Class Act

New York

Dominique Gonzalez-Foerster, T.1912, 2011. Performance views, Guggenheim Museum, New York, April 14, 2011. (Photos: Enid Alvarez)

LAST THURSDAY was the ninety-ninth anniversary of the crash of the Titanic. How did you observe it? At the Guggenheim, to commemorate the disaster, artist Dominique Gonzalez-Foerster staged T.1912, billed in detail as “a site-specific staged audience experience in the museum’s rotunda. Gavin Bryars’s The Sinking of the Titanic will be at the core of the installation, performed by The Wordless Music Orchestra. Boarding closes at 8:40 PM and 10:40 PM.” The wreck-fest nicely links to “The Great Upheaval,” a current exhibition featuring the Titanic-era tableaux of Der Blaue Reiter.

I attended the “First Class Dinner and Boarding,” a “Titanic-inspired three-course dinner” in the Guggenheim’s “award-winning restaurant, The Wright,” where Ben Whine graciously greeted me at the door.

“Are you the maître d’? Captain of the ship?”

“I’m the director of development,” he replied affably and glided me toward the bar, where I felt conspicuous not knowing anyone. The swanky, cliquey-feeling room was filled with mostly ladies, very Upper East Side–looking and “done.”

One of them picked up on my aura of insecurity:

“You’re going to have a great time!” predicted my new psychic friend. “You look great! I love your shoes,” my rescuer enthused. “A couple of girlfriends and I decided, ‘Why not do this?’ ” She nodded toward another blonde not-smiling at the bar: “It’ll be fun.” Grateful, I shifted into mingle cruise control.

A couple approached me. From Connecticut, talking up the Greenwich Art Fair. They said they’d been in publishing.

“I’m from Artforum,” I divulged.

“Hard to read,” declared the chap.

“Well, I try not to be too boring.”

“I like the ads. Journalism doesn’t pay very much,” he informed me. “But you get fringe benefits like this.” He gestured at the room filled with art appreciators about to eat their “First Class Dinner.”

A friend said later: “It’s like the first thing he thought of was: ‘How much money do you make doing that?’ Basically rich-people dick-measuring.”

Dinner was lovely. I was seated near a Parisian art book publisher who scoped the sleek white moderne dining room of the Wright, a curvy, compact, yachtlike space: “A lot of ladies. Who are they?” He pointed at me, teasing, “Hipsters!”

“They’re rich people.” It was safe to assume, at $350 per person. (The invite said, “$233 is tax-deductible.”)

“Bohemians!” he pressed on.

Well, it costs a lot to be a bohemian these days.

“Will you be in Venice?” I was asked several times. “Are you going to Basel?”

Dominique Gonzalez-Foerster, T.1912, 2011. Performance views, Guggenheim Museum, New York, April 14, 2011. (Photos: Enid Alvarez)

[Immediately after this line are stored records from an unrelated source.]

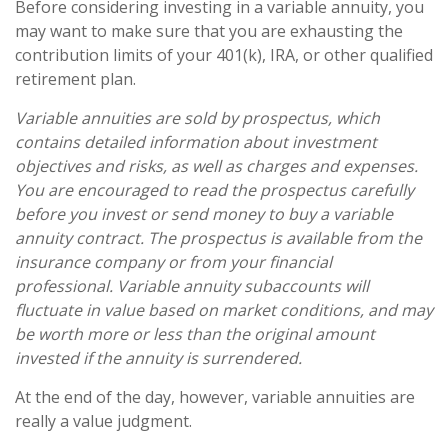
Before considering investing in a variable annuity, you
may want to make sure that you are exhausting the
contribution limits of your 401(k), IRA, or other qualified
retirement plan.
Variable annuities are sold by prospectus, which
contains detailed information about investment
objectives and risks, as well as charges and expenses.
You are encouraged to read the prospectus carefully
before you invest or send money to buy a variable
annuity contract. The prospectus is available from the
insurance company or from your financial
professional. Variable annuity subaccounts will
fluctuate in value based on market conditions, and may
be worth more or less than the original amount
invested if the annuity is surrendered.
At the end of the day, however, variable annuities are
really a value judgment.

After the grub, it was time to “board”: “What will the audience-participation be?” I doubted it would involve any liquid splashing around the Kandinskys. 303 Gallery’s Lisa Spellman, there to “support Dominique,” was a trove of Titanic trivia. A reporter from the Daily News grilled her, taking copious notes. Spellman seemed very tuned in to the disaster’s resonance for us today: “the inequality” represented by the third-class passengers who mostly perished because they were architecturally segregated from the lifeboats. With crummy access to the scarce lifelines, they hardly had a chance.

We were escorted to the elevators and released at “The First Class Deck” at the pinnacle of the Gugg, where a private bar continued the special treatment. Down in the rotunda, “a ghost orchestra” was dressed all in white. “Lower-class” ticket holders lined the galleys below. In the First Class bubble, we hadn’t been aware of any other guests. The dimly lit space, now rimmed with “passengers,” was the Titanic where “the band played on” as it did, supposedly, during the famous disaster. The music was haunting and stately.

About midway through, people were quietly “evacuated” from the lower decks of the “ship.” Some streamed up to “First Class.” Some massed down at the base of the rotunda, like a dark swarm of Jonahs against the white whale–like void of the museum. The elegiac music played on as the audience scattered, everyone inconvenienced except First Class, in an effective and not-at-all-messy evocation of the wreck. From my perch, I thought of all the people who perished randomly and the class differentiation that stacked the deck against the low-budget set. It was an effective memorial to the “great upheaval” of the shipwreck. And an apt metaphor for society then and now.

I survived the evening. Yet another reminder it’s better to go first class.